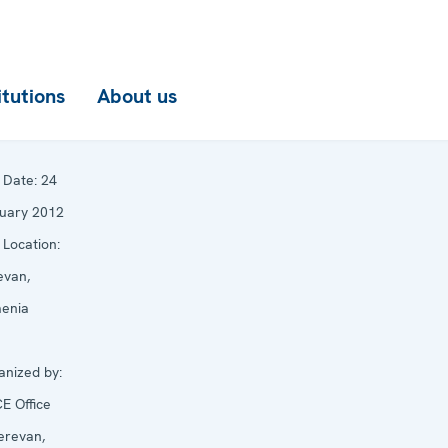
itutions
About us
Date:
24
uary 2012
Location:
evan,
enia
anized by:
E Office
Yerevan,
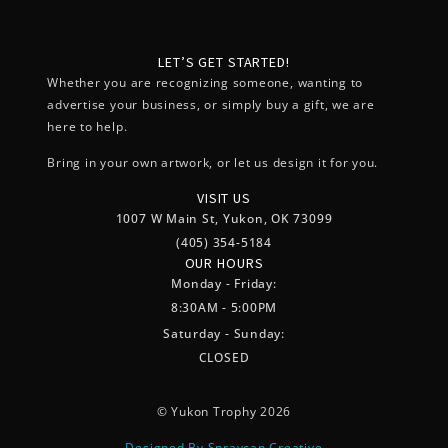
LET’S GET STARTED!
Whether you are recognizing someone, wanting to
advertise your business, or simply buy a gift, we are
here to help.
Bring in your own artwork, or let us design it for you.
VISIT US
1007 W Main St, Yukon, OK 73099
(405) 354-5184
OUR HOURS
Monday - Friday:
8:30AM - 5:00PM
Saturday - Sunday:
CLOSED
© Yukon Trophy 2026
Designed By Spraycan Creative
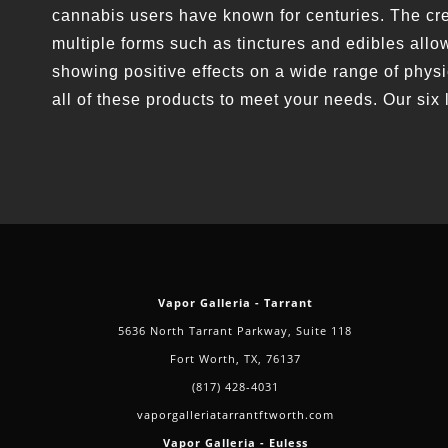
cannabis users have known for centuries. The crea
multiple forms such as tinctures and edibles allow
showing positive effects on a wide range of phys
all of these products to meet your needs. Our six 
Vapor Galleria - Tarrant
5636 North Tarrant Parkway, Suite 118
Fort Worth, TX, 76137
(817) 428-4031
vaporgalleriatarrantftworth.com
Vapor Galleria - Euless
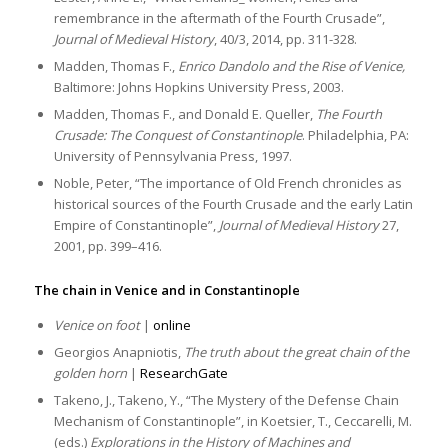
remembrance in the aftermath of the Fourth Crusade”,
Journal of Medieval History
, 40/3, 2014, pp. 311-328.
Madden, Thomas F.,
Enrico Dandolo and the Rise of Venice,
Baltimore: Johns Hopkins University Press, 2003.
Madden, Thomas F., and Donald E. Queller,
The Fourth
Crusade: The Conquest of Constantinople
. Philadelphia, PA:
University of Pennsylvania Press, 1997.
Noble, Peter, “The importance of Old French chronicles as
historical sources of the Fourth Crusade and the early Latin
Empire of Constantinople”,
Journal of Medieval History
27,
2001, pp. 399–416.
The chain in Venice and in Constantinople
Venice on foot
|
online
Georgios Anapniotis,
The truth about the great chain of the
golden horn
|
ResearchGate
Takeno, J., Takeno, Y., “The Mystery of the Defense Chain
Mechanism of Constantinople”, in Koetsier, T., Ceccarelli, M.
(eds.)
Explorations in the History of Machines and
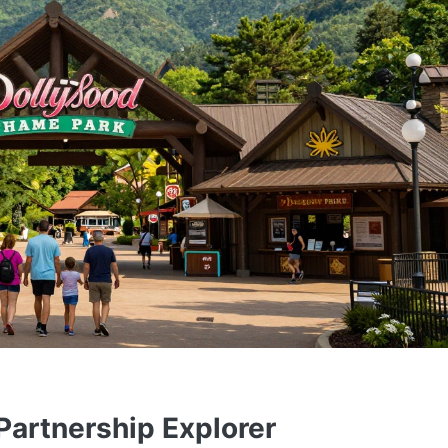
artnership Explorer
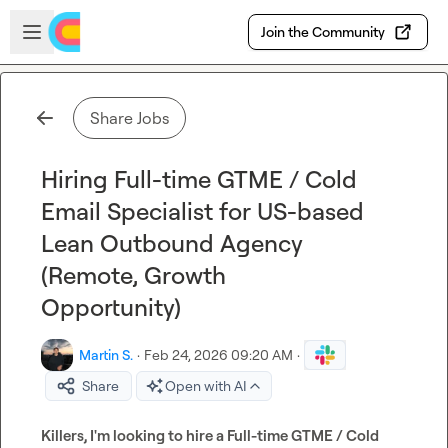
Skip to main content
Open sidebar
Join the Community
Share Jobs
Hiring Full-time GTME / Cold
Email Specialist for US-based
Lean Outbound Agency
(Remote, Growth
Opportunity)
Martin S.
·
Feb 24, 2026 09:20 AM
·
Share
Open with AI
Killers, I'm looking to hire a Full-time GTME / Cold 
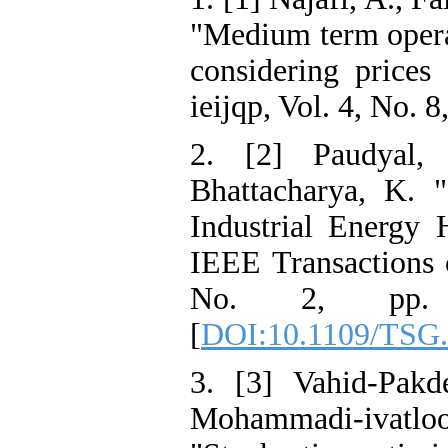
"Medium term opera
considering prices 
ieijqp, Vol. 4, No. 8
2. [2] Paudyal, 
Bhattacharya, K. 
Industrial Energy 
IEEE Transactions 
No. 2, pp. 
[
DOI:10.1109/TSG.
3. [3] Vahid-Pakd
Mohammadi-ivat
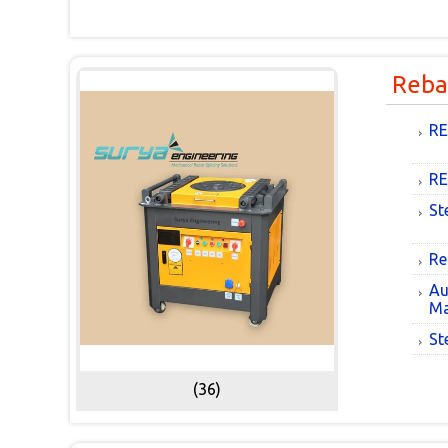
Reba
RE
RE
St
Re
Au
Ma
St
(36)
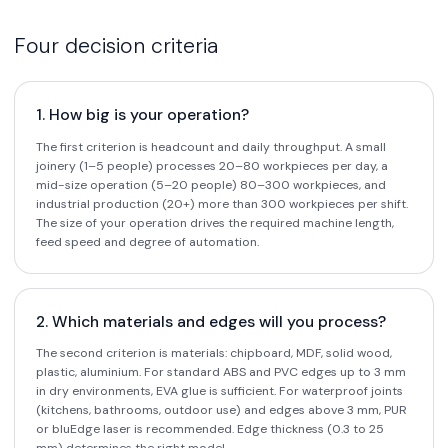
Four decision criteria
1. How big is your operation?
The first criterion is headcount and daily throughput. A small
joinery (1–5 people) processes 20–80 workpieces per day, a
mid-size operation (5–20 people) 80–300 workpieces, and
industrial production (20+) more than 300 workpieces per shift.
The size of your operation drives the required machine length,
feed speed and degree of automation.
2. Which materials and edges will you process?
The second criterion is materials: chipboard, MDF, solid wood,
plastic, aluminium. For standard ABS and PVC edges up to 3 mm
in dry environments, EVA glue is sufficient. For waterproof joints
(kitchens, bathrooms, outdoor use) and edges above 3 mm, PUR
or bluEdge laser is recommended. Edge thickness (0.3 to 25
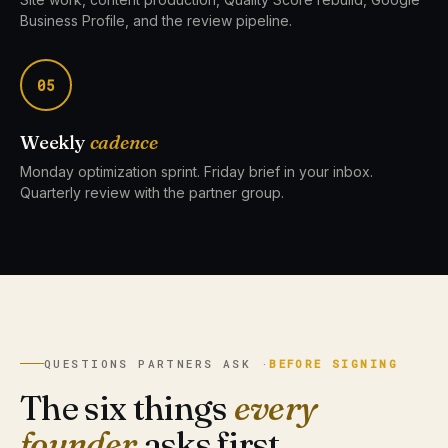
Business Profile, and the review pipeline.
05
Weekly
cadence
Monday optimization sprint. Friday brief in your inbox.
Quarterly review with the partner group.
QUESTIONS PARTNERS ASK ·
BEFORE SIGNING
The six things
every
founder
asks first.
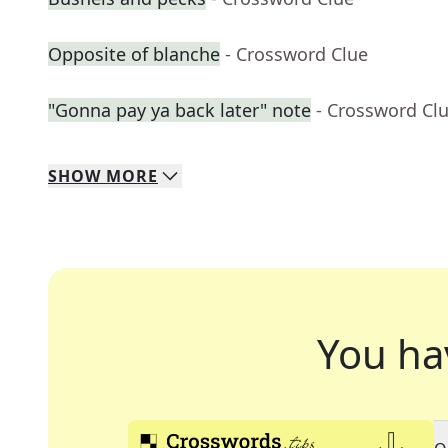
Opposite of blanche
- Crossword Clue
"Gonna pay ya back later" note
- Crossword Cl
SHOW
MORE
You ha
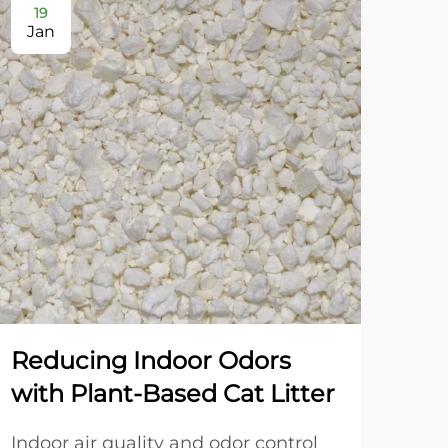
19
2
Jan
Ja
Reducing Indoor Odors
Dua
with Plant-Based Cat Litter
Gr
an
Indoor air quality and odor control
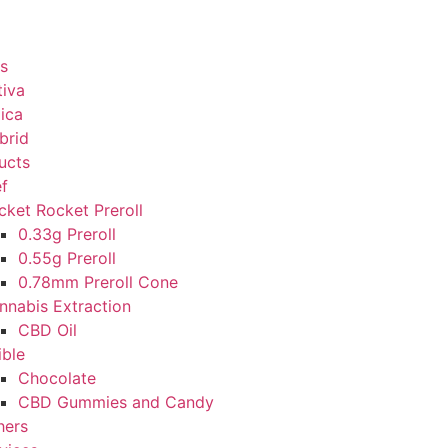
s
tiva
dica
brid
ucts
ef
cket Rocket Preroll
0.33g Preroll
0.55g Preroll
0.78mm Preroll Cone
nnabis Extraction
CBD Oil
ible
Chocolate
CBD Gummies and Candy
hers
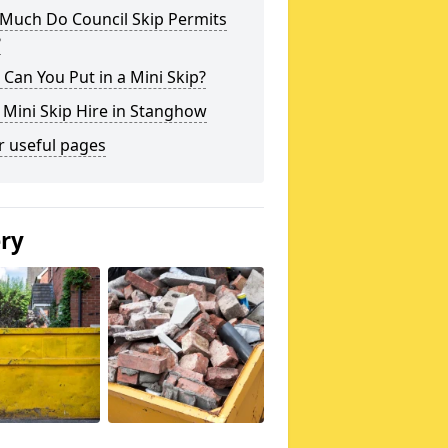
Much Do Council Skip Permits
?
Can You Put in a Mini Skip?
 Mini Skip Hire in Stanghow
r useful pages
ery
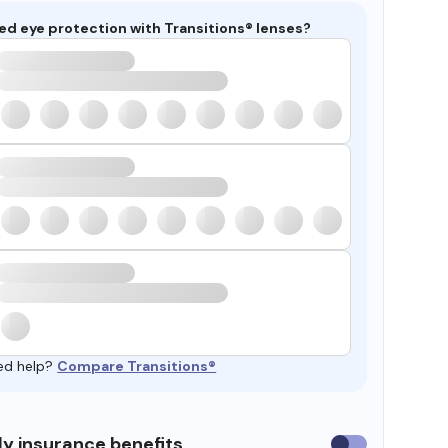
ed eye protection with Transitions® lenses?
ed help?
Compare Transitions®
y insurance benefits
Use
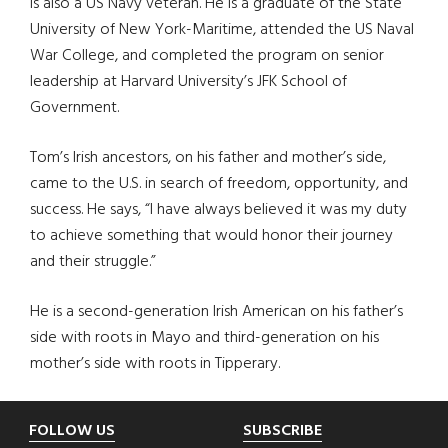
is also a US Navy veteran. He is a graduate of the State
University of New York-Maritime, attended the US Naval
War College, and completed the program on senior
leadership at Harvard University’s JFK School of
Government.
Tom’s Irish ancestors, on his father and mother’s side,
came to the U.S. in search of freedom, opportunity, and
success. He says, “I have always believed it was my duty
to achieve something that would honor their journey
and their struggle.”
He is a second-generation Irish American on his father’s
side with roots in Mayo and third-generation on his
mother’s side with roots in Tipperary.
Footer
FOLLOW US
SUBSCRIBE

○ ○ ○

**WHAT TO WORK ON:**
Restate, line by line and word for word, everything from the top of the material through the line that contains "Industrial Energy". Leave pictures out.

**TASK SOLUTION:**
itutions
About us
Date:
24
uary 2012
Location:
evan,
enia
anized by:
E Office
Yerevan,
LET’S GET STARTED!
Whether you are recognizing someone, wanting to
advertise your business, or simply buy a gift, we are
here to help.
Bring in your own artwork, or let us design it for you.
VISIT US
1007 W Main St, Yukon, OK 73099
(405) 354-5184
OUR HOURS
Monday - Friday:
8:30AM - 5:00PM
Saturday - Sunday:
CLOSED
© Yukon Trophy 2026
Designed By Spraycan Creative
cannabis users have known for centuries. The crea
multiple forms such as tinctures and edibles allow
showing positive effects on a wide range of phys
all of these products to meet your needs. Our six 
Vapor Galleria - Tarrant
5636 North Tarrant Parkway, Suite 118
Fort Worth, TX, 76137
(817) 428-4031
vaporgalleriatarrantftworth.com
Vapor Galleria - Euless
remembrance in the aftermath of the Fourth Crusade”,
Journal of Medieval History
, 40/3, 2014, pp. 311-328.
Madden, Thomas F.,
Enrico Dandolo and the Rise of Venice,
Baltimore: Johns Hopkins University Press, 2003.
Madden, Thomas F., and Donald E. Queller,
The Fourth
Crusade: The Conquest of Constantinople
. Philadelphia, PA:
University of Pennsylvania Press, 1997.
Noble, Peter, “The importance of Old French chronicles as
historical sources of the Fourth Crusade and the early Latin
Empire of Constantinople”,
Journal of Medieval History
27,
2001, pp. 399–416.
The chain in Venice and in Constantinople
Venice on foot
|
online
Georgios Anapniotis,
The truth about the great chain of the
golden horn
|
ResearchGate
Takeno, J., Takeno, Y., “The Mystery of the Defense Chain
Mechanism of Constantinople”, in Koetsier, T., Ceccarelli, M.
(eds.)
Explorations in the History of Machines and
artnership Explorer
Skip to main content
Open sidebar
Join the Community
Share Jobs
Hiring Full-time GTME / Cold
Email Specialist for US-based
Lean Outbound Agency
(Remote, Growth
Opportunity)
Martin S.
·
Feb 24, 2026 09:20 AM
·
Share
Open with AI
Killers, I'm looking to hire a Full-time GTME / Cold 
"Medium term opera
considering prices 
ieijqp, Vol. 4, No. 8
2. [2] Paudyal, 
Bhattacharya, K. 
Industrial Energy 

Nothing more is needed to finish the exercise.